El sistema de cuotas políticas y el cambalache, trapicheo o mercadeo de los partidos con los cargos de las más altas instancias judiciales ha terminado por ensuciar el Poder Judicial, pilar esencial de la democracia. Hace tiempo que el Estado español debería haber acometido una reforma en profundidad que garantice un proceso transparente de elección de los miembros de la judicatura con arreglo a unos criterios objetivos basados en el mérito y capacidad de los aspirantes a las plazas a cubrir. Por supuesto, los partidos políticos deben quedar totalmente al margen porque de lo contrario caemos en el mismo error de siempre: poner a los lobos a cuidar de las ovejas. Y ya de paso deberíamos acometer con urgencia la inaplazable reforma de la Fiscalía General del Estado para evitar que el Ministerio Público dependa directamente del Gobierno, tal como reconoció abiertamente Sánchez en aquella entrevista esclarecedora.  

Pero más allá de todo el trabajo que queda por hacer (la Transición de la Justicia quedó a medias) es preciso volver a esa sentencia del Constitucional que tumba el estado de alarma del Gobierno de coalición.
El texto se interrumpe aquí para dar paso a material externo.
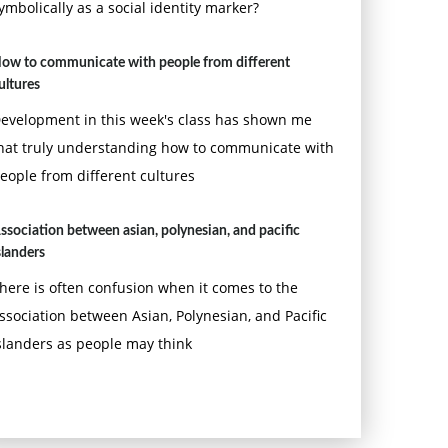
ymbolically as a social identity marker?
ow to communicate with people from different
ultures
evelopment in this week's class has shown me
hat truly understanding how to communicate with
eople from different cultures
ssociation between asian, polynesian, and pacific
slanders
here is often confusion when it comes to the
ssociation between Asian, Polynesian, and Pacific
slanders as people may think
La resolución adolece de graves contradicciones (reconoce que el confinamiento era necesario pero aplicando el estado de excepción, no de alarma, lo cual ya es cogérselo con papel de fumar) y también de hechos ciertos que han sido pasados por alto, como que Vox votó en el Congreso de los Diputados a favor de ese polémico decreto del 14 de marzo de 2020, una medida que el propio Santiago Abascal exigió a Sánchez ante el “descontrol de la pandemia”. Al comprarle el relato a los ultraderechistas, los magistrados conservadores del Constitucional no solo dan un precioso balón de oxígeno a los nostálgicos del régimen anterior, sino que obvian que quien primero pidió el decreto es el que interpuso el recurso después. De nuevo, el mundo al revés de los neofranquistas, la demagogia trumpista insufrible y el intento de voladura de la democracia y las instituciones desde dentro, esta vez con cobertura legal, la que han reportado sus señorías al bloque ultra.
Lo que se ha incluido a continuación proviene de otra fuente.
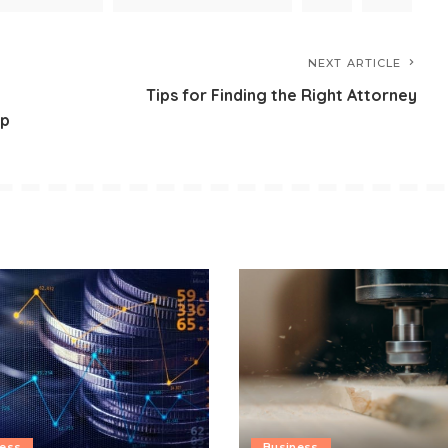
NEXT ARTICLE
Tips for Finding the Right Attorney
pp
ness
Business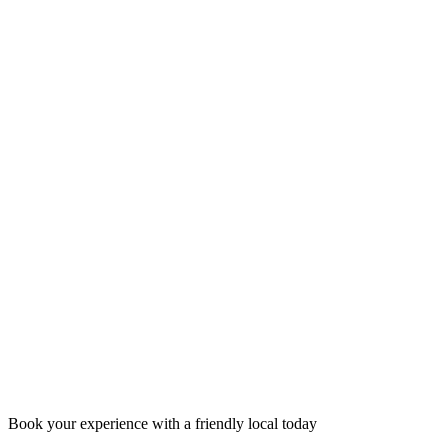
Book your experience with a friendly local today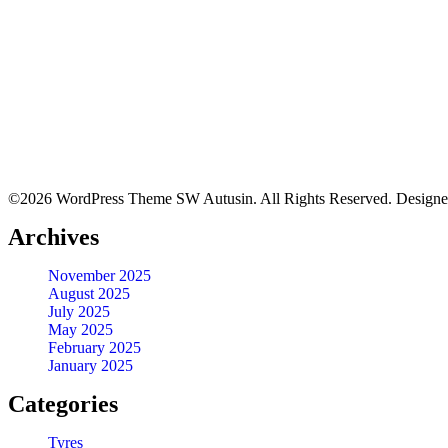
Quick View
BFGOODRICH – LT265/75 R16 119/116R TL ALL-TERRAIN 
KSh
46,500.00
–
KSh
47,000.00
Quick View
©2026 WordPress Theme SW Autusin. All Rights Reserved. Design
LT215/70 R16 BFGOODRICH TYRES KO2 ALL-TERRAIN
Archives
KSh
32,150.00
–
KSh
34,650.00
Quick View
November 2025
August 2025
July 2025
BFGOODRICH – 31X10.50R15LT 109S TL ALL-TERRAIN T
May 2025
February 2025
January 2025
KSh
37,650.00
–
KSh
39,000.00
Quick View
Categories
Tyres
El estado de alarma fue una herramienta necesaria, la única con la que, a falta de una ley de pandemias, contábamos en aquellos días negros en que los muertos se contaban por miles cada día. Vox votó a favor por mucho que ahora saque pecho de su victoria judicial. “Fui yo el que le exigió el 10 de marzo el estado de alarma. Ese día le pedí que unificara el mando de las Administraciones, es usted quien debe tener todo el mando. Aproveche sus poderes para minimizar la amenaza a la salud”, le espetó Abascal a Sánchez en aquella acalorada sesión parlamentaria. Ese pescado podrido es el que compran ahora los togados del TC seducidos por el universo casposo y retro de Vox. Patético.